Any tips would be greatly appreciated as I am quite new to this :slight_smile:

Update for anyone in 2023. I don’t think you need to open the file pointer in __getitem__ anymore. The following code seems to work fine:

import h5py
import numpy as np
from torch.utils.data import DataLoader, Dataset


class H5Dataset(Dataset):
    def __init__(self, h5_path):
        self.h5_file = h5py.File(h5_path, "r")

    def __getitem__(self, index):
        return (
            self.h5_file["data"][index],
            self.h5_file["target"][index],
        )

    def __len__(self):
        return self.h5_file["target"].size


# --
# Make data
with h5py.File("test.h5", "w") as f:
    f.create_dataset("data", data=np.random.uniform(0, 1, (256, 1024, 1024)))
    f.create_dataset("target", data=np.random.choice(1000, size=256))


# Runs correctly
dataloader = DataLoader(H5Dataset("test.h5"), batch_size=32, num_workers=0, shuffle=True)

for i, (data, target) in enumerate(dataloader):
    print(data.shape)
    if i > 10:
        break

# also runs correctly
dataloader = DataLoader(H5Dataset("test.h5"), batch_size=32, num_workers=8, shuffle=True)

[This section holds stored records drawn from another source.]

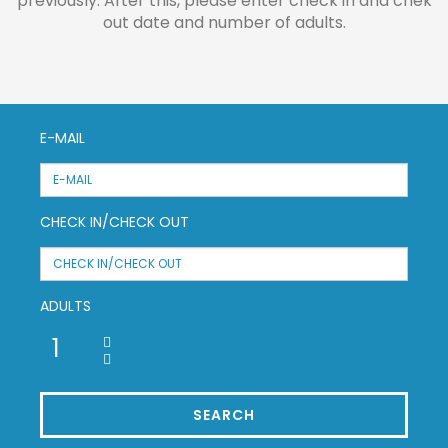
previously. After this, please enter check in and chek
out date and number of adults.
E-MAIL
CHECK IN/CHECK OUT
ADULTS
SEARCH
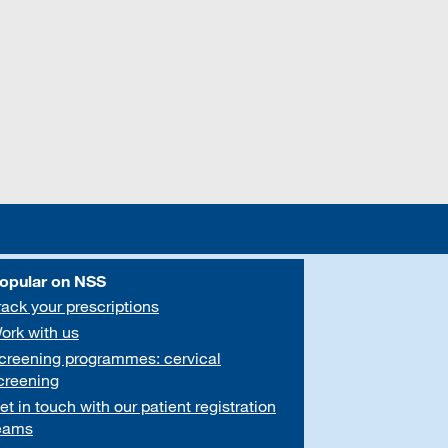
opular on NSS
rack your prescriptions
ork with us
creening programmes: cervical
creening
et in touch with our patient registration
eams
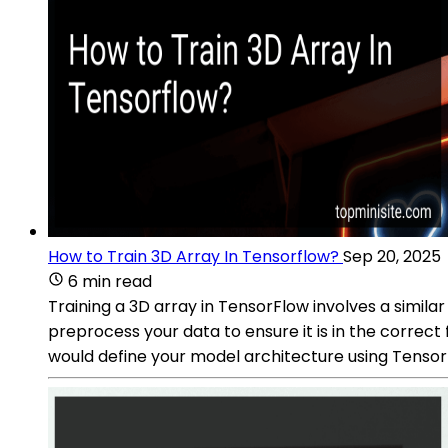
How to Train 3D Array In Tensorflow?
Sep 20, 2025
6 min read
Training a 3D array in TensorFlow involves a similar
preprocess your data to ensure it is in the correc
would define your model architecture using TensorF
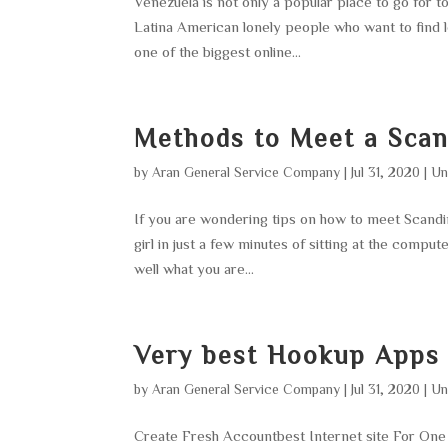
Venezuela is not only a popular place to go for t
Latina American lonely people who want to find l
one of the biggest online...
Methods to Meet a Sca
by
Aran General Service Company
|
Jul 31, 2020
|
Un
If you are wondering tips on how to meet Scandina
girl in just a few minutes of sitting at the comput
well what you are...
Very best Hookup Apps
by
Aran General Service Company
|
Jul 31, 2020
|
Un
Create Fresh Accountbest Internet site For O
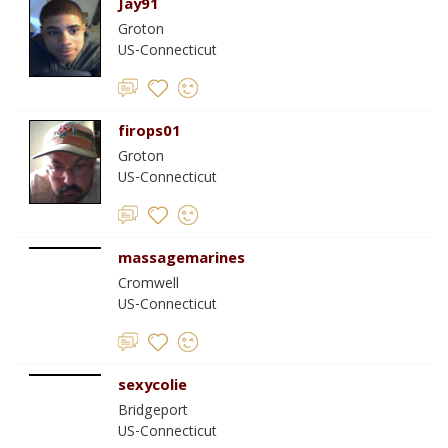
Jay91
Groton
US-Connecticut
firops01
Groton
US-Connecticut
massagemarines
Cromwell
US-Connecticut
sexycolie
Bridgeport
US-Connecticut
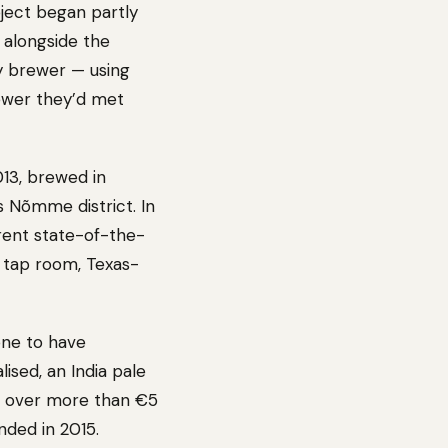
ject began partly
 alongside the
y brewer — using
rewer they’d met
013, brewed in
’s Nõmme district. In
rent state-of-the-
a tap room, Texas-
 one to have
ised, an India pale
ns over more than €5
nded in 2015.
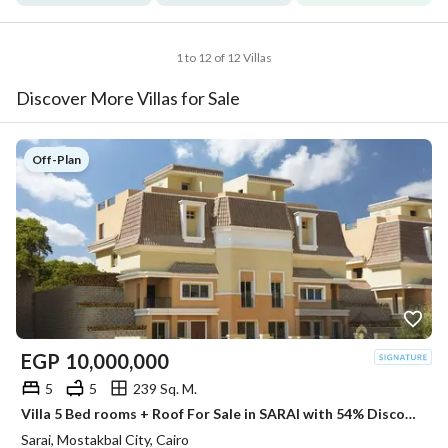
1 to 12 of 12 Villas
Discover More Villas for Sale
Off-Plan
EGP
10,000,000
5
5
239 Sq. M.
Villa 5 Bed rooms + Roof For Sale in SARAI with 54% Discount
Sarai, Mostakbal City, Cairo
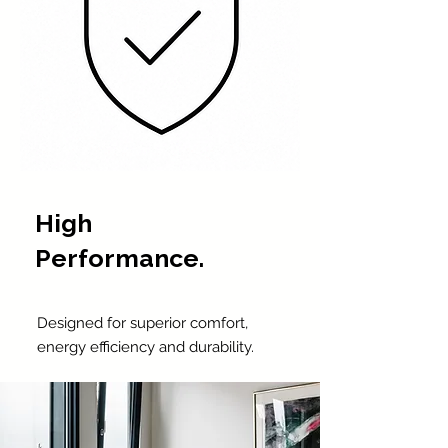
High
Performance.
Designed for superior comfort,
energy efficiency and durability.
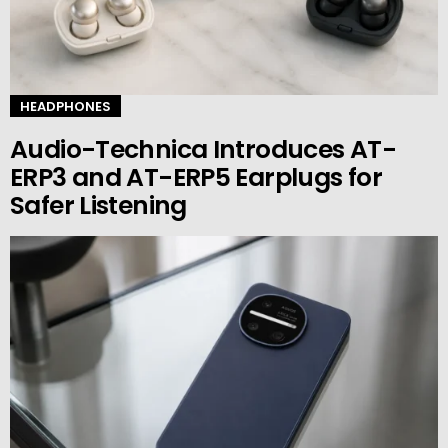
HEADPHONES
Audio-Technica Introduces AT-
ERP3 and AT-ERP5 Earplugs for
Safer Listening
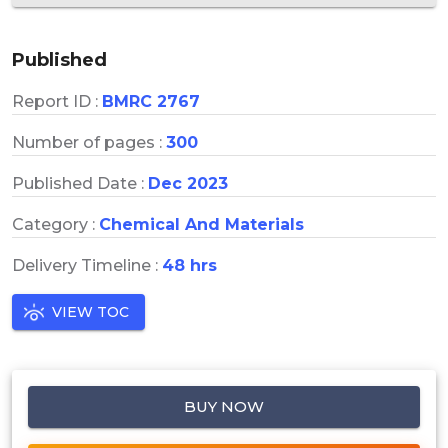
Published
Report ID :
BMRC 2767
Number of pages :
300
Published Date :
Dec 2023
Category :
Chemical And Materials
Delivery Timeline :
48 hrs
VIEW TOC
BUY NOW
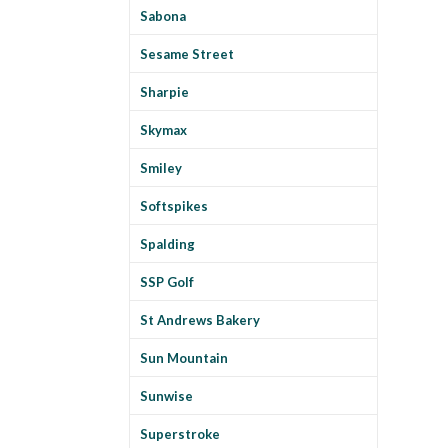
Sabona
Sesame Street
Sharpie
Skymax
Smiley
Softspikes
Spalding
SSP Golf
St Andrews Bakery
Sun Mountain
Sunwise
Superstroke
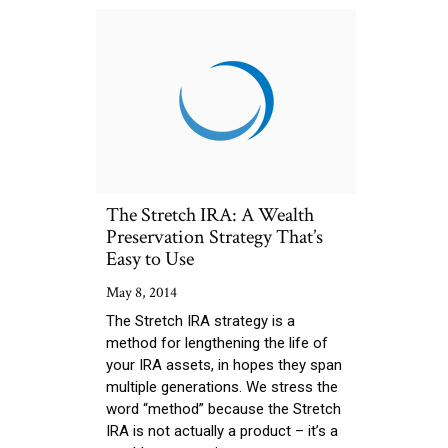
The Stretch IRA: A Wealth
Preservation Strategy That’s
Easy to Use
May 8, 2014
The Stretch IRA strategy is a
method for lengthening the life of
your IRA assets, in hopes they span
multiple generations. We stress the
word “method” because the Stretch
IRA is not actually a product – it’s a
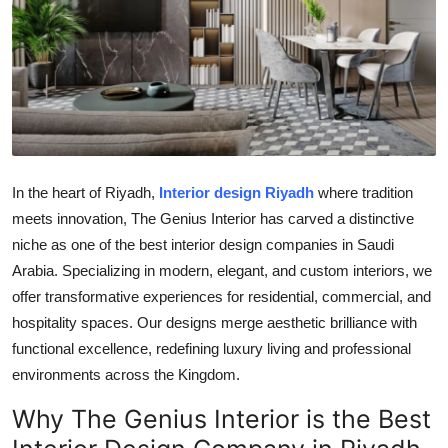
Submit Press Release
Guest Posting
Crypto
Advertise with US
In the heart of Riyadh,
Interior design Riyadh
where tradition
meets innovation, The Genius Interior has carved a distinctive
Business
niche as one of the best interior design companies in Saudi
Finance
Arabia. Specializing in modern, elegant, and custom interiors, we
offer transformative experiences for residential, commercial, and
Tech
hospitality spaces. Our designs merge aesthetic brilliance with
functional excellence, redefining luxury living and professional
Real Estate
environments across the Kingdom.
Why The Genius Interior is the Best
General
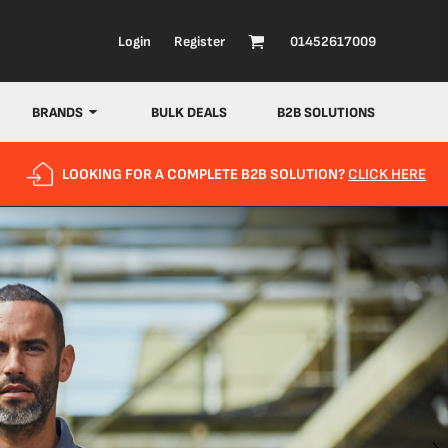
Login
Register
01452617009
BRANDS
BULK DEALS
B2B SOLUTIONS
LOOKING FOR A COMPLETE B2B SOLUTION?
CLICK HERE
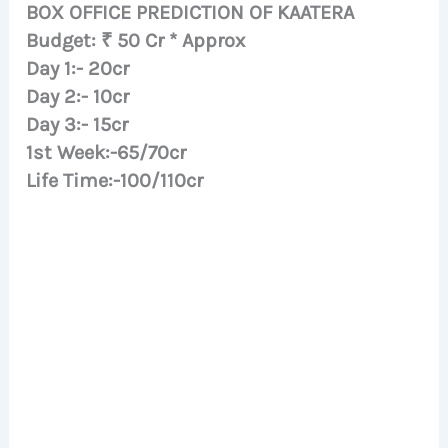
BOX OFFICE PREDICTION OF KAATERA
Budget: ₹ 50 Cr * Approx
Day 1:- 20cr
Day 2:- 10cr
Day 3:- 15cr
1st Week:-65/70cr
Life Time:-100/110cr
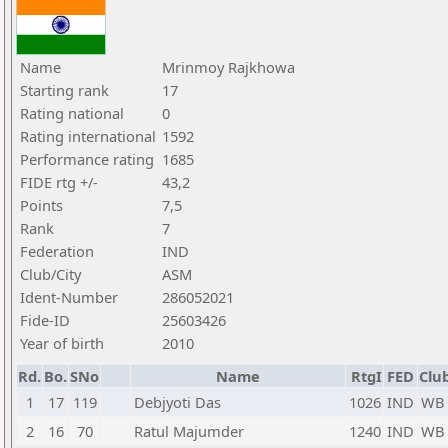
Name
Mrinmoy Rajkhowa
Starting rank
17
Rating national
0
Rating international
1592
Performance rating
1685
FIDE rtg +/-
43,2
Points
7,5
Rank
7
Federation
IND
Club/City
ASM
Ident-Number
286052021
Fide-ID
25603426
Year of birth
2010
Rd.
Bo.
SNo
Name
RtgI
FED
Club
1
17
119
Debjyoti Das
1026
IND
WB
2
16
70
Ratul Majumder
1240
IND
WB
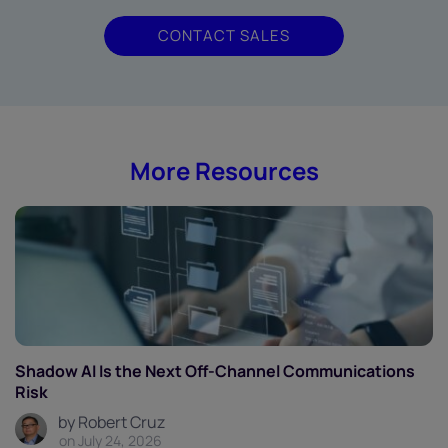
CONTACT SALES
More Resources
Shadow AI Is the Next Off-Channel Communications
Risk
by Robert Cruz
on July 24, 2026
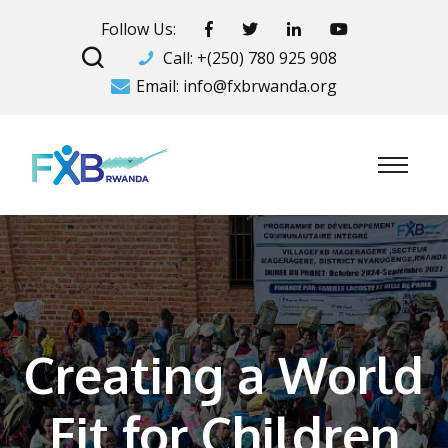
Follow Us:
Call:
+(250) 780 925 908
Email:
info@fxbrwanda.org
Creating a World
Fit for Children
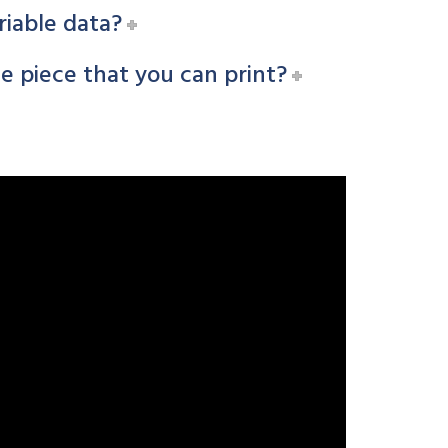
riable data?
 piece that you can print?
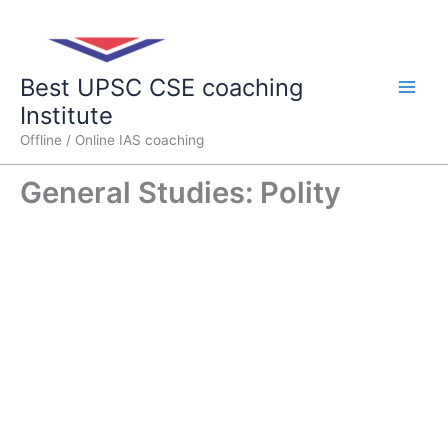
Skip
Main
to
content
Men
Best UPSC CSE coaching
Institute
Offline / Online IAS coaching
General Studies: Polity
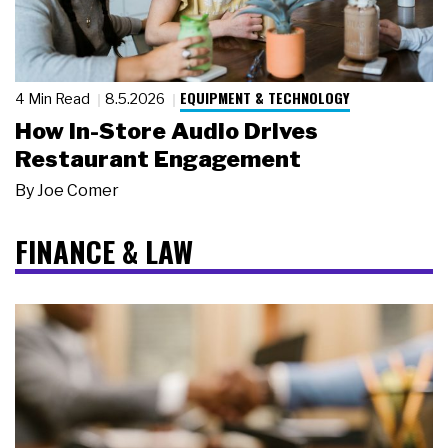
EQUIPMENT & TECHNOLOGY
4 Min Read
8.5.2026
How In-Store Audio Drives
Restaurant Engagement
By
Joe Comer
FINANCE & LAW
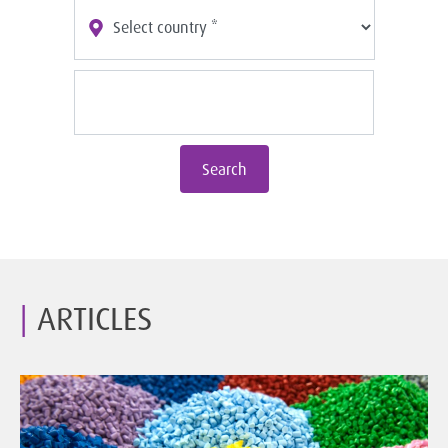
Search
ARTICLES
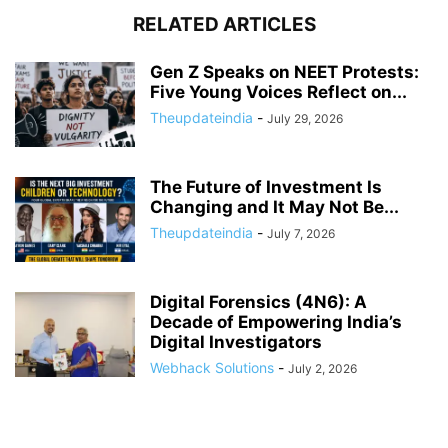
RELATED ARTICLES
Gen Z Speaks on NEET Protests:
Five Young Voices Reflect on...
Theupdateindia
-
July 29, 2026
The Future of Investment Is
Changing and It May Not Be...
Theupdateindia
-
July 7, 2026
Digital Forensics (4N6): A
Decade of Empowering India’s
Digital Investigators
Webhack Solutions
-
July 2, 2026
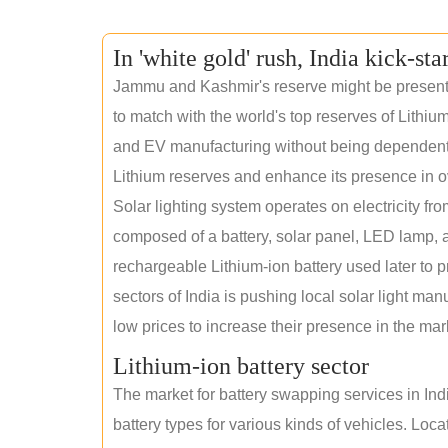
In 'white gold' rush, India kick-sta
Jammu and Kashmir's reserve might be present wi
to match with the world's top reserves of Lithium
and EV manufacturing without being dependent o
Lithium reserves and enhance its presence in o
Solar lighting system operates on electricity fro
composed of a battery, solar panel, LED lamp, a
rechargeable Lithium-ion battery used later to p
sectors of India is pushing local solar light man
low prices to increase their presence in the mar
Lithium-ion battery sector
The market for battery swapping services in India
battery types for various kinds of vehicles. Loc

for i, (data, target) in enumerate(dataloader):
    print(data.shape)
    if i > 10:
        break
2 Likes

Hi,
I also need some guidance to better design my dataset class.

import torch
import h5py
from torch.utils import data


class HDF5Dataset(data.Dataset):
    def __init__(self, file_list):
        self.device = torch.device("cuda" if torch.cuda.is_available() else "cpu")
        self.file_list = file_list
        self.h5_files = None

    def setup(self):
        self.h5_files = [h5py.File(f, 'r') for f in self.file_list]

    def __getitem__(self, index):
        if self.h5_files is None:
            self.setup()
        file = self.h5_files[index]
        data = file["data_id"][()]  # faster than slicing
        return (torch.tensor(data1:, :4000, 2:258], device=self.device),
                torch.tensor(data0, :4000, 2:258], device=self.device).unsqueeze(0))

    def __len__(self):
        return len(self.file_list)


dataset = HDF5Dataset(file_list)

training_set, validation_set = (data.random_split(dataset, [0.9, 0.1]))


train_loader = data.DataLoader(training_set, batch_size=2,
                               shuffle=False, drop_last=False, num_workers=num_workers,
                               pin_memory=pin_memory)
validation_loader = data.DataLoader(validation_set, batch_size=2,
                                    shuffle=False, drop_last=False, num_workers=num_workers,
                                    pin_memory=pin_memory)

It takes me approximately 7 minutes to perform one iteration over the training and validation set with in total around 1000 H5 files, and the actual model training/evaluation is taking only 5% of the time. I could not observe any significant speedup between num_workers=0 and a larger number. Same for a larger batch size.

As I am new here, please let me know if you need further information from my side.

I wonder if this should be equivalent to setting

self.dataset = h5py.File(self.file_path, 'r')["dataset"]

directly in __init__? Why would it be necessary to initialize h5py.File when it is first used in __getitem__?